== Goal of the exercise ==
Look through the records below for the line with "3R COMPATIBLE CHUCKS". Return that line and each one after it up to and including the line with "ILMS Academy", exactly.

== Listed entries ==
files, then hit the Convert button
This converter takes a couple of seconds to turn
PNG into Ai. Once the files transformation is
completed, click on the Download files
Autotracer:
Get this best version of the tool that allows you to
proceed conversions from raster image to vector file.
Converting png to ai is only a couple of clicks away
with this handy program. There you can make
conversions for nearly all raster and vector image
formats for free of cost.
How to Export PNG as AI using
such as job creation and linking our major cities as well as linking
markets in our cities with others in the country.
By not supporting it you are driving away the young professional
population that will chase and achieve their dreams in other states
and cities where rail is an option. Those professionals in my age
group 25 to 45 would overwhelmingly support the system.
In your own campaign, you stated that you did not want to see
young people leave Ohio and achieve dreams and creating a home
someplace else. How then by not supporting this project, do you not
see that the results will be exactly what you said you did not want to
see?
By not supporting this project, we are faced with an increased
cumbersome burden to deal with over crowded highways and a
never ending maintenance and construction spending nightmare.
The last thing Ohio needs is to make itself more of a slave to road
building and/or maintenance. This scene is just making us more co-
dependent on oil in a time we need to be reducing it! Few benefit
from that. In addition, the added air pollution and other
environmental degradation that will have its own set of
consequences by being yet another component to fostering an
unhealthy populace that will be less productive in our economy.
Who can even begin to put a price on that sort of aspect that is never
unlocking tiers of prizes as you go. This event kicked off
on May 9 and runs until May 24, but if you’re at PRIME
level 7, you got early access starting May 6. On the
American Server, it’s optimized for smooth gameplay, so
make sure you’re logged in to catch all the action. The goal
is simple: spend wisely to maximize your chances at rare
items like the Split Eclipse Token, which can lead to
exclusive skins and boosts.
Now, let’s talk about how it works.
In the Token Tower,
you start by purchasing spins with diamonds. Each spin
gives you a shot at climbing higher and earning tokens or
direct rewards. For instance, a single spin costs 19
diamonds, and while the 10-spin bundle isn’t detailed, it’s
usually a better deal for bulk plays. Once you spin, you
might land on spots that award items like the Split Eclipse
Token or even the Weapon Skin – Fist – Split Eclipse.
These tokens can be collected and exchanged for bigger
--
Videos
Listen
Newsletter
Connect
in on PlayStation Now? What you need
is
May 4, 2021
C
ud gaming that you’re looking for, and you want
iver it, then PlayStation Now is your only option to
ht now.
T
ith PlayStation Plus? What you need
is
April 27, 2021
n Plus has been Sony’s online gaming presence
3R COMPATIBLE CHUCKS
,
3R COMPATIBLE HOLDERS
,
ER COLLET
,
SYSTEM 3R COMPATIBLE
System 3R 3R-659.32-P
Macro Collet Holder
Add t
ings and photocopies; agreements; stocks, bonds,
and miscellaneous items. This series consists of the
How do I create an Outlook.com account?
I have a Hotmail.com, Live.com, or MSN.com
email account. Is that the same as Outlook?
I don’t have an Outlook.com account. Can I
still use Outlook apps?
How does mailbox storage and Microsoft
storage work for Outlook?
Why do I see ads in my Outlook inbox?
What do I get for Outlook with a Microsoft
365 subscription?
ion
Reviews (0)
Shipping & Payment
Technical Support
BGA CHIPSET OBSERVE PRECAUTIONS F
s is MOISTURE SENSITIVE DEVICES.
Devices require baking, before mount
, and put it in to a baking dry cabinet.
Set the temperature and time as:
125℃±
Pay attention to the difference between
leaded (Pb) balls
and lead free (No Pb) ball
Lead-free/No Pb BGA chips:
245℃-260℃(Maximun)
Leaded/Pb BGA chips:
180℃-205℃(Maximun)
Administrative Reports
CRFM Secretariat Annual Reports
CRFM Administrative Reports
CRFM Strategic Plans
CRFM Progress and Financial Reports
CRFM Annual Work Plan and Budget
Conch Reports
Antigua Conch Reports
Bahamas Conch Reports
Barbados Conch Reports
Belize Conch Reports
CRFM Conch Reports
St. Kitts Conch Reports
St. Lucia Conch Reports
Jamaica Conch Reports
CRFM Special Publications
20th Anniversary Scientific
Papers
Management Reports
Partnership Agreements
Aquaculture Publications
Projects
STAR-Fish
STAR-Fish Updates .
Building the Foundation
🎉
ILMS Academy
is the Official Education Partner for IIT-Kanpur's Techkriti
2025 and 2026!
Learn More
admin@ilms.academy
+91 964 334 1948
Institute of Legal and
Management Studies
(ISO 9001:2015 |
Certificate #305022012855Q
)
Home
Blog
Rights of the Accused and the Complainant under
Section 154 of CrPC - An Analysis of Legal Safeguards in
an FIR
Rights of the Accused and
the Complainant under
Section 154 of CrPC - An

== Written response ==
3R COMPATIBLE CHUCKS
,
3R COMPATIBLE HOLDERS
,
ER COLLET
,
SYSTEM 3R COMPATIBLE
System 3R 3R-659.32-P
Macro Collet Holder
Add t
ings and photocopies; agreements; stocks, bonds,
and miscellaneous items. This series consists of the
How do I create an Outlook.com account?
I have a Hotmail.com, Live.com, or MSN.com
email account. Is that the same as Outlook?
I don’t have an Outlook.com account. Can I
still use Outlook apps?
How does mailbox storage and Microsoft
storage work for Outlook?
Why do I see ads in my Outlook inbox?
What do I get for Outlook with a Microsoft
365 subscription?
ion
Reviews (0)
Shipping & Payment
Technical Support
BGA CHIPSET OBSERVE PRECAUTIONS F
s is MOISTURE SENSITIVE DEVICES.
Devices require baking, before mount
, and put it in to a baking dry cabinet.
Set the temperature and time as:
125℃±
Pay attention to the difference between
leaded (Pb) balls
and lead free (No Pb) ball
Lead-free/No Pb BGA chips:
245℃-260℃(Maximun)
Leaded/Pb BGA chips:
180℃-205℃(Maximun)
Administrative Reports
CRFM Secretariat Annual Reports
CRFM Administrative Reports
CRFM Strategic Plans
CRFM Progress and Financial Reports
CRFM Annual Work Plan and Budget
Conch Reports
Antigua Conch Reports
Bahamas Conch Reports
Barbados Conch Reports
Belize Conch Reports
CRFM Conch Reports
St. Kitts Conch Reports
St. Lucia Conch Reports
Jamaica Conch Reports
CRFM Special Publications
20th Anniversary Scientific
Papers
Management Reports
Partnership Agreements
Aquaculture Publications
Projects
STAR-Fish
STAR-Fish Updates .
Building the Foundation
🎉
ILMS Academy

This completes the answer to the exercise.